(Items from a data source)

'''

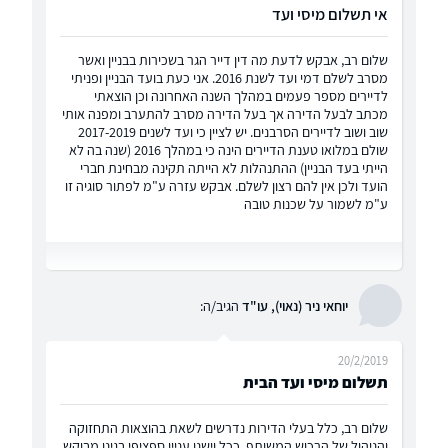
אי תשלום מיסי ועד
שלום רב, אבקש לדעת מה דין דייר הגר בשכירות בבניין ואשר
מסרב לשלם דמי ועד לשנת 2016. אני כעת בועד הבניין ופניתי
לדיירים מספר פעמים במהלך השנה האחרונה וכן הוצאתי
מכתב לבעל הדירה אך בעל הדירה מסרב להתערב ומפנה אותי
שוב ושוב לדיירים הסרבנים. יש לציין כי ועד לשנים 2017-2019
שולם במלואו טענת הדיירים הינה כי במהלך 2016 (שנה בה לא
הייתי בעד הבניין) ההתנהלות לא הייתה תקינה מבחינת חברי
הועד ולכן אין להם רצון לשלם. אבקש עזרה ע"מ לפתור סוגיה זו
ע"מ לשמור על שכנות טובה
יוחאי ניר (נאוי), עו"ד
הגיב/ה:
20/2/2019
תשלום מיסי ועד הבית
שלום רב, כלל בעלי הדירות נדרשים לשאת בהוצאות התחזוקה
והניהול של הרכוש המשותף. ככל וישנו עניין ספציפי בגינו מבוקש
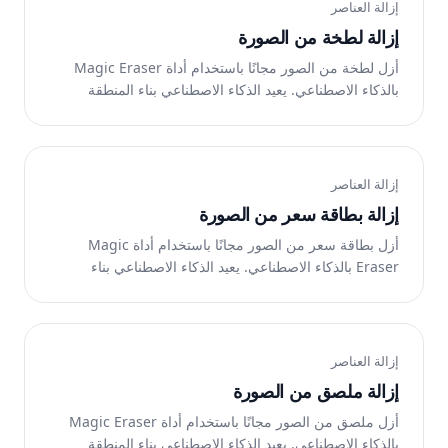
إزالة العناصر
إزالة لطخة من الصورة
أزل لطخة من الصور مجانًا باستخدام أداة Magic Eraser
بالذكاء الاصطناعي. يعيد الذكاء الاصطناعي بناء المنطقة
تلقائيًا. يعمل على الويب وiOS وAndroid.
إزالة العناصر
إزالة بطاقة سعر من الصورة
أزل بطاقة سعر من الصور مجانًا باستخدام أداة Magic
Eraser بالذكاء الاصطناعي. يعيد الذكاء الاصطناعي بناء
المنطقة تلقائيًا. يعمل على الويب وiOS وAndroid.
إزالة العناصر
إزالة ملصق من الصورة
أزل ملصق من الصور مجانًا باستخدام أداة Magic Eraser
بالذكاء الاصطناعي. يعيد الذكاء الاصطناعي بناء المنطقة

'''

The answer must be an exact copy of the lines from the one containing "أزل ملصق من" through the last line of the records, both included.

* [Exercise answer]
أزل ملصق من الصور مجانًا باستخدام أداة Magic Eraser
بالذكاء الاصطناعي. يعيد الذكاء الاصطناعي بناء المنطقة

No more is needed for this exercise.